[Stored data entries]
****
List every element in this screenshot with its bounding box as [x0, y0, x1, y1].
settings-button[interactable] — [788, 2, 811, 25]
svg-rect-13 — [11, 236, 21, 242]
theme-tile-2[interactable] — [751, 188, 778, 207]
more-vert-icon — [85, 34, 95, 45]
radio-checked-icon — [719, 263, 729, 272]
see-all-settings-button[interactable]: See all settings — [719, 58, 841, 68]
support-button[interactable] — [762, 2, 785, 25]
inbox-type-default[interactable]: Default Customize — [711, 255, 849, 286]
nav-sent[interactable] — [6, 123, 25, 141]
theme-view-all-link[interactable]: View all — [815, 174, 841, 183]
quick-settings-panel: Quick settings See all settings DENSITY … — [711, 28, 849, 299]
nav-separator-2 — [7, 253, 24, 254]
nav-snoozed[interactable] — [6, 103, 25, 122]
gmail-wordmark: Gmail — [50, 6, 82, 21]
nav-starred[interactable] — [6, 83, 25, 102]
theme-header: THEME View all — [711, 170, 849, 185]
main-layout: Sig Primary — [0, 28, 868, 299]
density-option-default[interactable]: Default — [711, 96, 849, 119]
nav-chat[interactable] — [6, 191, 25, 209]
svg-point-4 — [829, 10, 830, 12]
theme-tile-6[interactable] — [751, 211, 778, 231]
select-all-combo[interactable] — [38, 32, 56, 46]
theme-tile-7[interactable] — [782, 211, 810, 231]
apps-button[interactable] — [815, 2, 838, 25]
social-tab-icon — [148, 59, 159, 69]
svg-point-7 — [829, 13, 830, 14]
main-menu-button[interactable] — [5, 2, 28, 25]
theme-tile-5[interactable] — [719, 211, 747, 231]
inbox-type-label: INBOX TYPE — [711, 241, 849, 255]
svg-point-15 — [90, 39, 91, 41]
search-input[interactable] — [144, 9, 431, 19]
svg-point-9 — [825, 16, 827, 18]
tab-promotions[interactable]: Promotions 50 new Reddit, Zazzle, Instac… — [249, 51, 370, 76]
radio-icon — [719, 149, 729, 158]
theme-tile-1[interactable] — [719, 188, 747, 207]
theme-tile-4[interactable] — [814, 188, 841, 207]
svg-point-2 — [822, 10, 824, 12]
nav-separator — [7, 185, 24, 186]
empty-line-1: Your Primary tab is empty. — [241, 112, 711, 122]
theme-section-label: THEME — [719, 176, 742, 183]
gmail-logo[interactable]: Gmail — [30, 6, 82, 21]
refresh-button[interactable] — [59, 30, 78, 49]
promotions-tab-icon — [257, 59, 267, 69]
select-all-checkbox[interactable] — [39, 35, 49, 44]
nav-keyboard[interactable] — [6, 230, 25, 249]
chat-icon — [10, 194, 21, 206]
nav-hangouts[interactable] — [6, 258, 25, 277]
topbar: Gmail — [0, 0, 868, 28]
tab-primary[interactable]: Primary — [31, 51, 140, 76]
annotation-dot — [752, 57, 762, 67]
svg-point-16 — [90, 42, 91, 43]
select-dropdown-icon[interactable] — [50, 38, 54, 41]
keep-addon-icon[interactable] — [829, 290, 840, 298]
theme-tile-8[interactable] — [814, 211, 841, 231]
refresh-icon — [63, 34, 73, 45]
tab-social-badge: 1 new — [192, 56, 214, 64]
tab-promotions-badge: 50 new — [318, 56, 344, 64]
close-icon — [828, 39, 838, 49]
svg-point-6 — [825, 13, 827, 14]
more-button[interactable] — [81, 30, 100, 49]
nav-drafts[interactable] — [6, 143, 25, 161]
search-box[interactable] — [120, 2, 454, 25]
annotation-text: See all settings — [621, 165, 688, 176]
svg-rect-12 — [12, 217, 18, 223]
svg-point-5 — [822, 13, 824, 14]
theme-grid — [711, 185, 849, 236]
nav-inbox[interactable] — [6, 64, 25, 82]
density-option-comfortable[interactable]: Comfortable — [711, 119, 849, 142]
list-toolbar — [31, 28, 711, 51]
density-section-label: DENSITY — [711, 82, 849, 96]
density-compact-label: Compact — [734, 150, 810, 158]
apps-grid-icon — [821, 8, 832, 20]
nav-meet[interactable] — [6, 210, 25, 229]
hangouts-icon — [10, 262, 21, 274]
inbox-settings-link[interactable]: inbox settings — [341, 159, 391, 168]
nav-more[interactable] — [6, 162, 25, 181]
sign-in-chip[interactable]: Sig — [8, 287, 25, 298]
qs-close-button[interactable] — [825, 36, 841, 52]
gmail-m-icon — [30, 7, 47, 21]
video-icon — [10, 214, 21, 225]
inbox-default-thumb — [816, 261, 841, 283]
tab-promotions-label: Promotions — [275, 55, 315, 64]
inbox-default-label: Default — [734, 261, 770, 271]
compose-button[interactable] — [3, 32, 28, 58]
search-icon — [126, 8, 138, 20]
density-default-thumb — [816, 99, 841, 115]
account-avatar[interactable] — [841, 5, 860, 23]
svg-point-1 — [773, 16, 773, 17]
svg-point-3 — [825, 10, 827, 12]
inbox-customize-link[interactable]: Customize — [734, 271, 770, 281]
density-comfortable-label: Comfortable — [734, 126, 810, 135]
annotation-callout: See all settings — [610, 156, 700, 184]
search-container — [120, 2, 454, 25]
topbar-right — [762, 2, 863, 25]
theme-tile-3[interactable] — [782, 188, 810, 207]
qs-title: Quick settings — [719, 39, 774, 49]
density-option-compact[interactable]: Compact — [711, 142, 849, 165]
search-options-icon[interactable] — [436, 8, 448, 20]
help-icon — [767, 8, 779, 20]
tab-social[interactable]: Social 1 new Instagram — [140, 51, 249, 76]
****
Each line of the records must be reproduced exactly.

List every element in this screenshot with its bounding box as [x0, y0, x1, y1].
settings-button[interactable] — [788, 2, 811, 25]
svg-rect-13 — [11, 236, 21, 242]
theme-tile-2[interactable] — [751, 188, 778, 207]
more-vert-icon — [85, 34, 95, 45]
radio-checked-icon — [719, 263, 729, 272]
see-all-settings-button[interactable]: See all settings — [719, 58, 841, 68]
support-button[interactable] — [762, 2, 785, 25]
inbox-type-default[interactable]: Default Customize — [711, 255, 849, 286]
nav-sent[interactable] — [6, 123, 25, 141]
theme-view-all-link[interactable]: View all — [815, 174, 841, 183]
quick-settings-panel: Quick settings See all settings DENSITY … — [711, 28, 849, 299]
nav-separator-2 — [7, 253, 24, 254]
nav-snoozed[interactable] — [6, 103, 25, 122]
gmail-wordmark: Gmail — [50, 6, 82, 21]
nav-starred[interactable] — [6, 83, 25, 102]
theme-header: THEME View all — [711, 170, 849, 185]
main-layout: Sig Primary — [0, 28, 868, 299]
density-option-default[interactable]: Default — [711, 96, 849, 119]
nav-chat[interactable] — [6, 191, 25, 209]
svg-point-4 — [829, 10, 830, 12]
theme-tile-6[interactable] — [751, 211, 778, 231]
select-all-combo[interactable] — [38, 32, 56, 46]
theme-tile-7[interactable] — [782, 211, 810, 231]
apps-button[interactable] — [815, 2, 838, 25]
social-tab-icon — [148, 59, 159, 69]
svg-point-7 — [829, 13, 830, 14]
main-menu-button[interactable] — [5, 2, 28, 25]
theme-tile-5[interactable] — [719, 211, 747, 231]
inbox-type-label: INBOX TYPE — [711, 241, 849, 255]
svg-point-15 — [90, 39, 91, 41]
search-input[interactable] — [144, 9, 431, 19]
svg-point-9 — [825, 16, 827, 18]
tab-promotions[interactable]: Promotions 50 new Reddit, Zazzle, Instac… — [249, 51, 370, 76]
radio-icon — [719, 149, 729, 158]
theme-tile-1[interactable] — [719, 188, 747, 207]
theme-tile-4[interactable] — [814, 188, 841, 207]
svg-point-2 — [822, 10, 824, 12]
nav-separator — [7, 185, 24, 186]
empty-line-1: Your Primary tab is empty. — [241, 112, 711, 122]
theme-section-label: THEME — [719, 176, 742, 183]
gmail-logo[interactable]: Gmail — [30, 6, 82, 21]
refresh-button[interactable] — [59, 30, 78, 49]
promotions-tab-icon — [257, 59, 267, 69]
select-all-checkbox[interactable] — [39, 35, 49, 44]
nav-keyboard[interactable] — [6, 230, 25, 249]
chat-icon — [10, 194, 21, 206]
nav-hangouts[interactable] — [6, 258, 25, 277]
topbar: Gmail — [0, 0, 868, 28]
tab-primary[interactable]: Primary — [31, 51, 140, 76]
annotation-dot — [752, 57, 762, 67]
svg-point-16 — [90, 42, 91, 43]
select-dropdown-icon[interactable] — [50, 38, 54, 41]
keep-addon-icon[interactable] — [829, 290, 840, 298]
theme-tile-8[interactable] — [814, 211, 841, 231]
refresh-icon — [63, 34, 73, 45]
tab-social-badge: 1 new — [192, 56, 214, 64]
tab-promotions-badge: 50 new — [318, 56, 344, 64]
close-icon — [828, 39, 838, 49]
svg-point-6 — [825, 13, 827, 14]
more-button[interactable] — [81, 30, 100, 49]
nav-drafts[interactable] — [6, 143, 25, 161]
search-box[interactable] — [120, 2, 454, 25]
annotation-text: See all settings — [621, 165, 688, 176]
svg-rect-12 — [12, 217, 18, 223]
svg-point-5 — [822, 13, 824, 14]
theme-grid — [711, 185, 849, 236]
nav-inbox[interactable] — [6, 64, 25, 82]
density-option-comfortable[interactable]: Comfortable — [711, 119, 849, 142]
list-toolbar — [31, 28, 711, 51]
density-section-label: DENSITY — [711, 82, 849, 96]
density-compact-label: Compact — [734, 150, 810, 158]
apps-grid-icon — [821, 8, 832, 20]
nav-meet[interactable] — [6, 210, 25, 229]
hangouts-icon — [10, 262, 21, 274]
inbox-settings-link[interactable]: inbox settings — [341, 159, 391, 168]
nav-more[interactable] — [6, 162, 25, 181]
sign-in-chip[interactable]: Sig — [8, 287, 25, 298]
qs-close-button[interactable] — [825, 36, 841, 52]
gmail-m-icon — [30, 7, 47, 21]
video-icon — [10, 214, 21, 225]
inbox-default-thumb — [816, 261, 841, 283]
tab-promotions-label: Promotions — [275, 55, 315, 64]
inbox-default-label: Default — [734, 261, 770, 271]
compose-button[interactable] — [3, 32, 28, 58]
search-icon — [126, 8, 138, 20]
density-default-thumb — [816, 99, 841, 115]
account-avatar[interactable] — [841, 5, 860, 23]
svg-point-1 — [773, 16, 773, 17]
svg-point-3 — [825, 10, 827, 12]
inbox-customize-link[interactable]: Customize — [734, 271, 770, 281]
density-comfortable-label: Comfortable — [734, 126, 810, 135]
annotation-callout: See all settings — [610, 156, 700, 184]
search-container — [120, 2, 454, 25]
topbar-right — [762, 2, 863, 25]
theme-tile-3[interactable] — [782, 188, 810, 207]
qs-title: Quick settings — [719, 39, 774, 49]
density-option-compact[interactable]: Compact — [711, 142, 849, 165]
search-options-icon[interactable] — [436, 8, 448, 20]
help-icon — [767, 8, 779, 20]
tab-social[interactable]: Social 1 new Instagram — [140, 51, 249, 76]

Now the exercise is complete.